Ecrite en deux mouvements, cette pièce nous plonge dans l'univers particulier
et passionnant des courses camarguaises. "On C." fait référence
tout à la fois à Carmen et au raseteur Christian Chomel. Dès
lors le projet s'inscrit dans cette atmosphère spécifique à
chacun de ces événements.
Dans le premier mouvement, les musiciens
se li-vrent à un jeu empreint de poésie et de connotations épousant
les impressions qui précèdent les courses. Il souligne à
merveille la beauté des lieux et la tension qui anime, à ce moment
précis, les différents acteurs.
Le second mouvement laisse
place au spectacle et à son déroulement.
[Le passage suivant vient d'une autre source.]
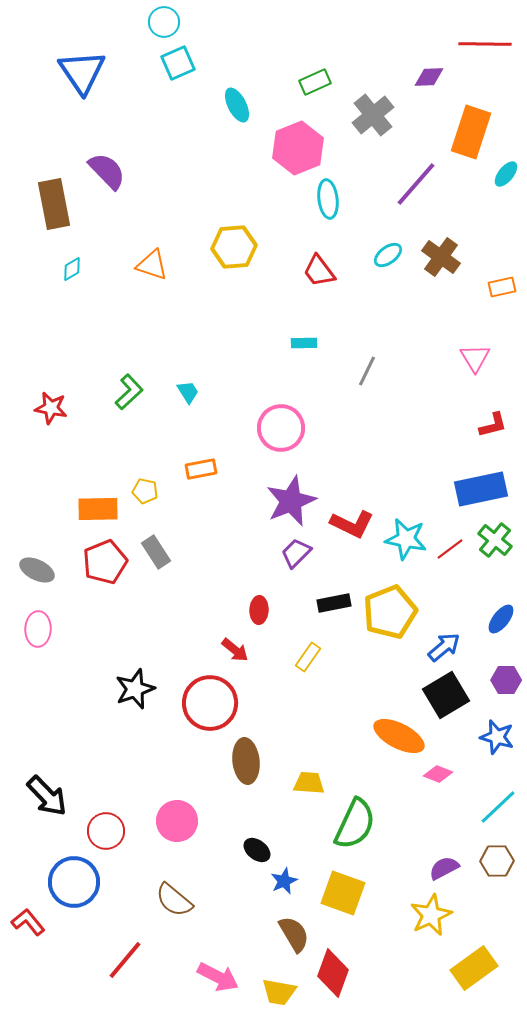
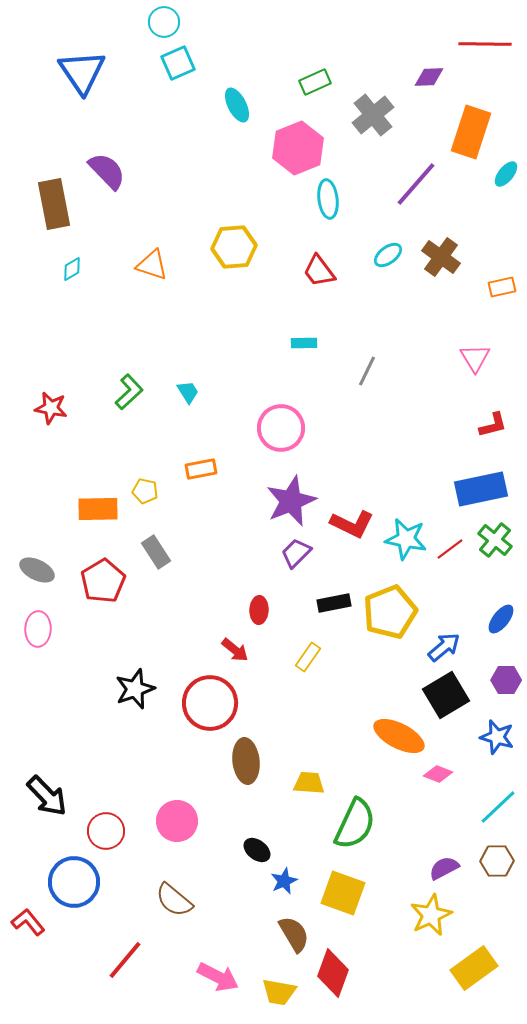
red pentagon at (105, 562): moved 2 px left, 19 px down; rotated 9 degrees counterclockwise
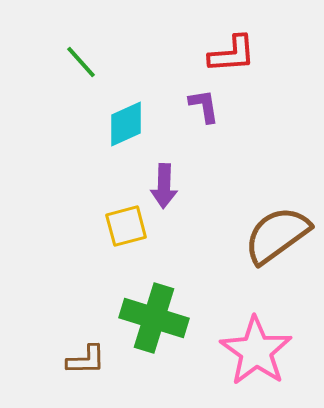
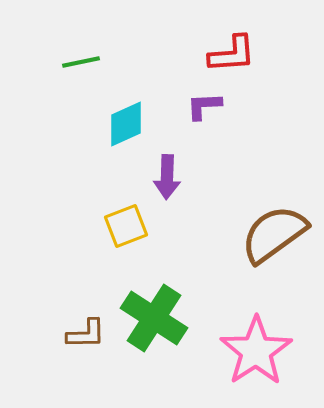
green line: rotated 60 degrees counterclockwise
purple L-shape: rotated 84 degrees counterclockwise
purple arrow: moved 3 px right, 9 px up
yellow square: rotated 6 degrees counterclockwise
brown semicircle: moved 3 px left, 1 px up
green cross: rotated 16 degrees clockwise
pink star: rotated 4 degrees clockwise
brown L-shape: moved 26 px up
Il relate la rencontre
entre le raseteur et l'animal : un moment étrange et des sensations difficiles
à exprimer ou à conter. Le phrasé se fait, dès cet
instant, plus exubérant et plus impliqué dans l'histoire vécue
entre les deux protagonistes. L'arène s'éveille et s'ouvre au
dialogue proposé sous ses yeux.
Cette pièce, d'une rare qualité
au niveau de l'écriture, réconciliera avec les musiques créatives
tous ceux qui s'en étaient un peu détournés par manque
de projets à embrasser. (OR)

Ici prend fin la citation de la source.